#### Task statement
Please report every line from the material that contains the word "released".

>>>>>

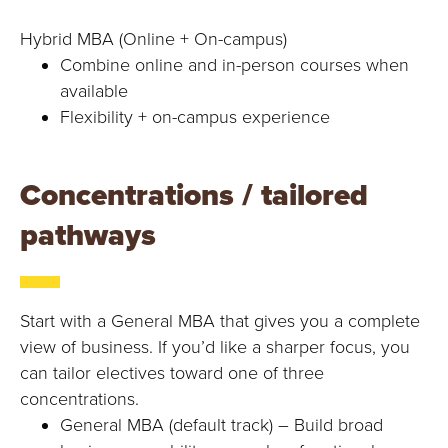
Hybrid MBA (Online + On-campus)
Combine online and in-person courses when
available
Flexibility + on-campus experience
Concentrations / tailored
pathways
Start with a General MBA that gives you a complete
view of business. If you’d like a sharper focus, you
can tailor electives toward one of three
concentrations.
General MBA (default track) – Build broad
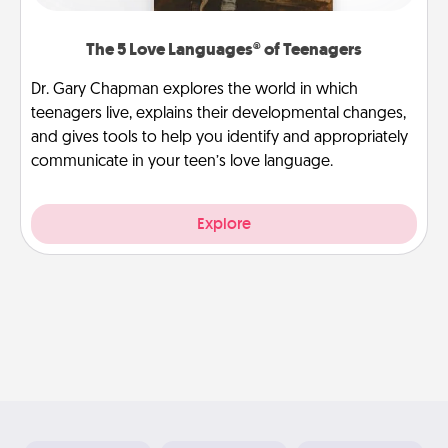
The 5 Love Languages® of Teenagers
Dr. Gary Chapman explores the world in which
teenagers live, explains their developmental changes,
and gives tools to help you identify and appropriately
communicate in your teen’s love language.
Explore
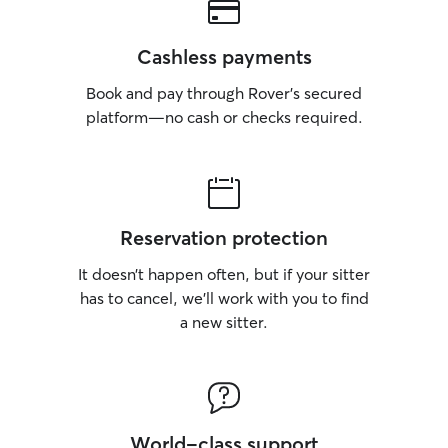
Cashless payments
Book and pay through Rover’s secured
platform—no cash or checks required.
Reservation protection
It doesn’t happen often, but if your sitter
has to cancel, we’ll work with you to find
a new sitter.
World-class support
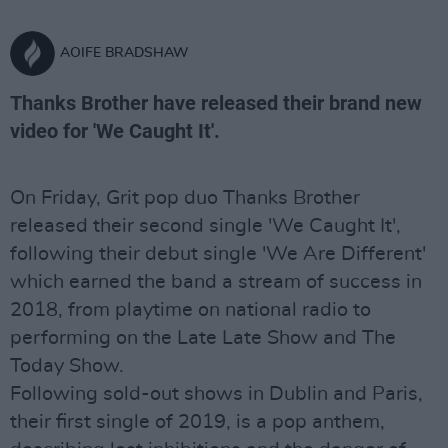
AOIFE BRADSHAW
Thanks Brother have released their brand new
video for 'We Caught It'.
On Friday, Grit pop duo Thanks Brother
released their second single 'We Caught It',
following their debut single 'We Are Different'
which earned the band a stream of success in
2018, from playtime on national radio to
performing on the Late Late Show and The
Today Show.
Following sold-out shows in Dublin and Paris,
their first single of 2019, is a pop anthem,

<<<<<
>>>>>

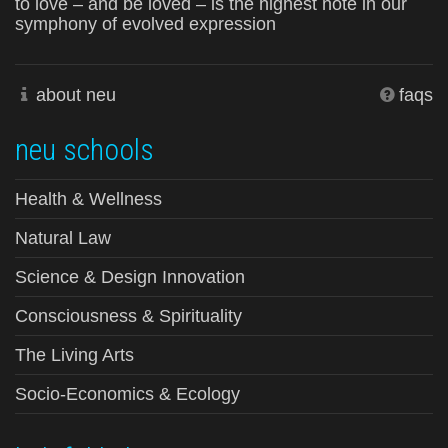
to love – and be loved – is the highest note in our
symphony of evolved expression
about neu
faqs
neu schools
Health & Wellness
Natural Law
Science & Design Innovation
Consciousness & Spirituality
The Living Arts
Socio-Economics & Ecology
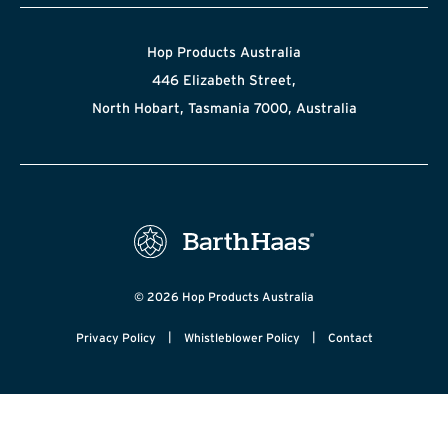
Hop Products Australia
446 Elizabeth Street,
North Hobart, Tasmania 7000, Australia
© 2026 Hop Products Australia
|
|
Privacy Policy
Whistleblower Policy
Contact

<<<<<

#### Result
Thanks Brother have released their brand new
released their second single 'We Caught It',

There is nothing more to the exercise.